Counting the Blessings on Rosh Hashana

As I was serving buckwheat for dinner tonight, my super-picky 10-year-old had a novel idea. “Mom,” she said, “I’ve decided to think of all the food you serve as man [as in Biblical food in the desert]. The man tasted like anything people wanted it to taste, so I’ll think I am eating passion fruit ice cream and that’s what the food will taste like.” Before I had a chance to digest the announcement, she was sitting in front of a clean plate.


These types of miracles don’t happen in our household often (certainly not with this kid), but the timing couldn’t be more perfect. I had just come back from a class on the connection between the curses in Parshat Ki Tavo and the repentance of Elul. My daughter’s bright idea opened a whole new vista in my understanding of this relationship.

trans Counting the Blessings on Rosh Hashana

The Torah tells us that the man had the taste of a pastry dipped in honey, but it was possible to derive other tastes by cooking or grinding it.
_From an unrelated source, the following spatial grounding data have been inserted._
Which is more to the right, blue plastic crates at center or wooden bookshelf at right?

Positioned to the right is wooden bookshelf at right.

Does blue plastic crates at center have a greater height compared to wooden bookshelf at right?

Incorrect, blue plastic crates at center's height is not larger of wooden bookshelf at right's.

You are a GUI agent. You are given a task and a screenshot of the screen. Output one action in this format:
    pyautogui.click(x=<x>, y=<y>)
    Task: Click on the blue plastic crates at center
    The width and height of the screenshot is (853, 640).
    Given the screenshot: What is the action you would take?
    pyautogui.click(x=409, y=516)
Invariably, every morning, it arrived at the Jews’ front step in the exact quantity necessary for the family. Who wouldn’t want to wake up every day to a room-service delivery free of charge? Guess what, after a while the generation of the desert decided it was sick and tired of the man. People are always free to choose their interpretation of any event, so with enough negativity even one of the ultimate Biblical miracles could be (mis)construed as a curse.
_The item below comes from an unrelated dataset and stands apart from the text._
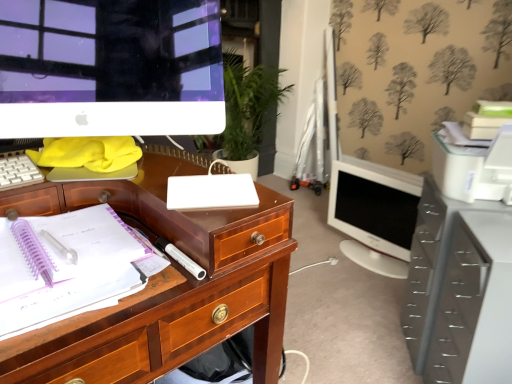 Find the location of `free space above white glossy monitor at center right, the 1th computer monitor from the back (from a real-world perspective)`. free space above white glossy monitor at center right, the 1th computer monitor from the back (from a real-world perspective) is located at coordinates (367, 170).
This brings us right back to the curses of Ki Tavo. In the middle of the section (Deuteronomy 28:47), G-d reveals the reason for the curses. “Because you have not served Hashem your G-d with joy and with gladness of heart from the abundance of everything.” G-d gives each and every person everything he or she needs in life, yet somehow people often find themselves grumbling about the things they do not have. I am not saying we should not want to attain new and better things (both spiritual and physical) or to change that which needs to be changed. The problem begins when a critical outlook gets in the way of the underlying joy for what is there, when people stop counting their blessings and choose to concentrate on the negative.


The opposite is also true. Every cloud has a silver lining if only we want to find one. With this attitude, even the curses of Ki Tavo can be viewed as blessings in disguise. One such interpretation is offered by Rabbi Shneur Zalman of Liadi, the founder of Chabad (interestingly, Rabbi Shneur Zalman’s birthday, Elul 18, usually falls out close to Parshat Ki Tavo). This is how my neighbors chose to relate this morning, when their daughter accidentally ripped the kitchen cabinets off the wall while trying to climb on the counter at 7 AM. They could have focused on the child’s misdeed, on the fright, on the financial loss, on the inconvenience of sweeping the glass from their entire house for three hours, or on the ruined Shabbos atmosphere. Instead, they decided to concentrate on one thing only – the miracle of a child coming our unscathed from what otherwise might have become a tragedy.

This idea of counting the blessings is central to Rosh Hashana. As the new year begins, we approach G-d with a request to grant us another chance. Despite everything we might have done until now, this year we promise to be true to our mission. And what exactly is that mission? Midrash Tanchuma (Naso 17) reveals that G-d’s purpose in the Creation was to establish a dwelling place for Himself in the lower worlds or in other words for man to reveal the divine in the mundane. By becoming cognizant of our many blessings, we acknowledge G-d’s presence in our world. The shift in focus from the negative to the positive frees us from the obsession with “must-have” to thinking about doing our jobs by maximizing that which we already have, not only in physical possessions, but also in talents, relationships, and possibilities.

As any parent knows, nothing puts a damper on the wish to give like an ungrateful child. As Rosh Hashana approaches, may we all find the wisdom to seek out the positive and thus become worthy of even more divine blessing.